**Records for the exercise:**

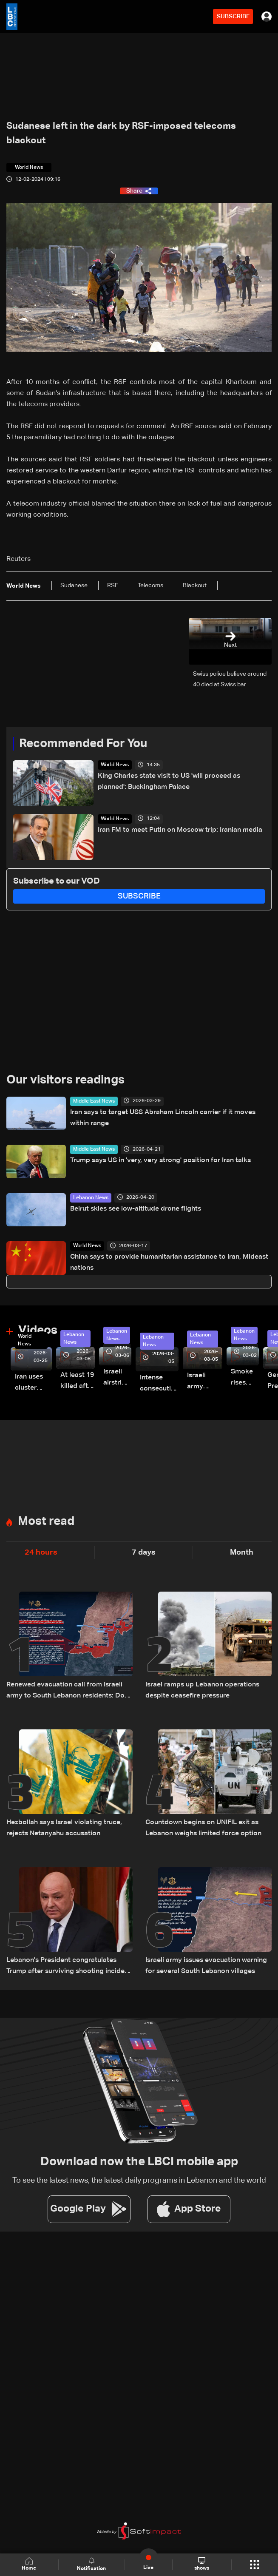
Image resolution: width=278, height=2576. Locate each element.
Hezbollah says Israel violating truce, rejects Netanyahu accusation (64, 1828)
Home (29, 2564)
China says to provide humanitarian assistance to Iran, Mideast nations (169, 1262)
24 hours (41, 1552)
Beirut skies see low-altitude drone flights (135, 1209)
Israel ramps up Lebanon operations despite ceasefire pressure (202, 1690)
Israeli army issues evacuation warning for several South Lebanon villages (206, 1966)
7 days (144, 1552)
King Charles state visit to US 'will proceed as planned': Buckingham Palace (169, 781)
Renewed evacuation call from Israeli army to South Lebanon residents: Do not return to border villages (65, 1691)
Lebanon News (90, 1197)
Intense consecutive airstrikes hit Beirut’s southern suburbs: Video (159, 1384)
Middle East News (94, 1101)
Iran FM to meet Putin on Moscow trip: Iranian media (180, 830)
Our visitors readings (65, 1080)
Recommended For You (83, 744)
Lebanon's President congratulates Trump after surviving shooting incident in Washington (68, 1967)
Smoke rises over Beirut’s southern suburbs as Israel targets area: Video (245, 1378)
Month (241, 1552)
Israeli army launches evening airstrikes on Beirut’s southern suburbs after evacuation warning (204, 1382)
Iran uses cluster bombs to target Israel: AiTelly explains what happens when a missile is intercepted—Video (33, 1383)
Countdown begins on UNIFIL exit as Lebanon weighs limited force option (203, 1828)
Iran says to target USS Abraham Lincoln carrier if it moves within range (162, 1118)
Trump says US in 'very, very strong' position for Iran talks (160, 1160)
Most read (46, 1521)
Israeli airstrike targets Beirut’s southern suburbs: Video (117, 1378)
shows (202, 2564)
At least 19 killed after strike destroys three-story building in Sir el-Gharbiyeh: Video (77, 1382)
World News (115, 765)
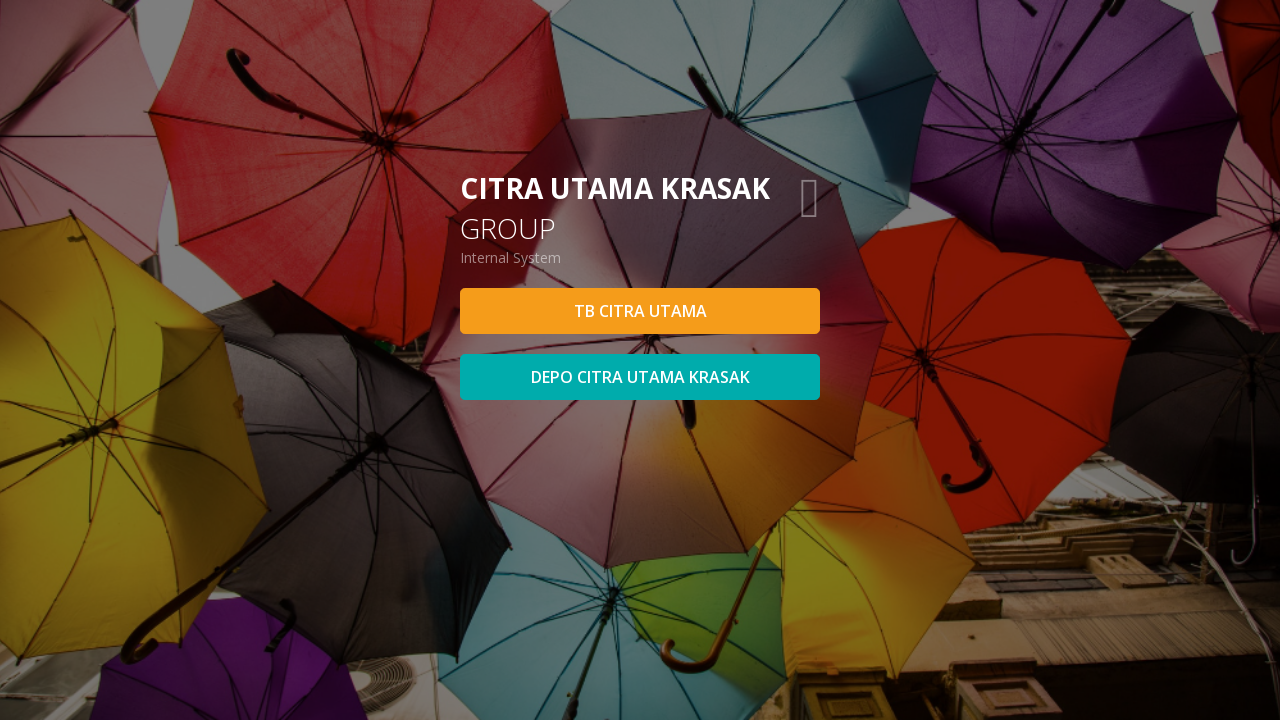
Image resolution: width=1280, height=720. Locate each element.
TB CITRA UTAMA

...

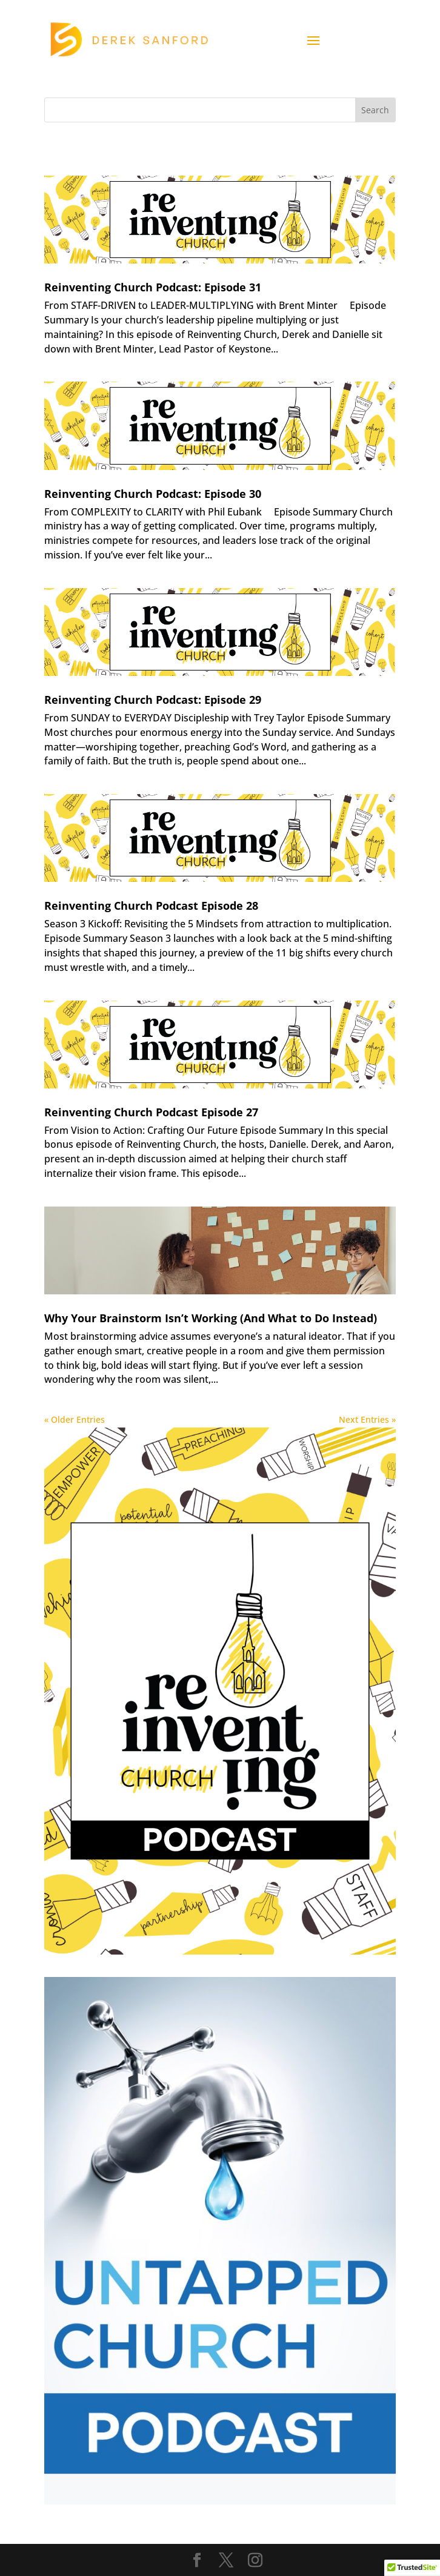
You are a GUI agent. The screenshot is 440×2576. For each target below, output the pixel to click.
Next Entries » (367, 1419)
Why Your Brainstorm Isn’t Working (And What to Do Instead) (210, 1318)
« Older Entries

**Task goal:** Count every line of the records that includes "Israeli", and give that number with no other words.

**Result of this task:** 4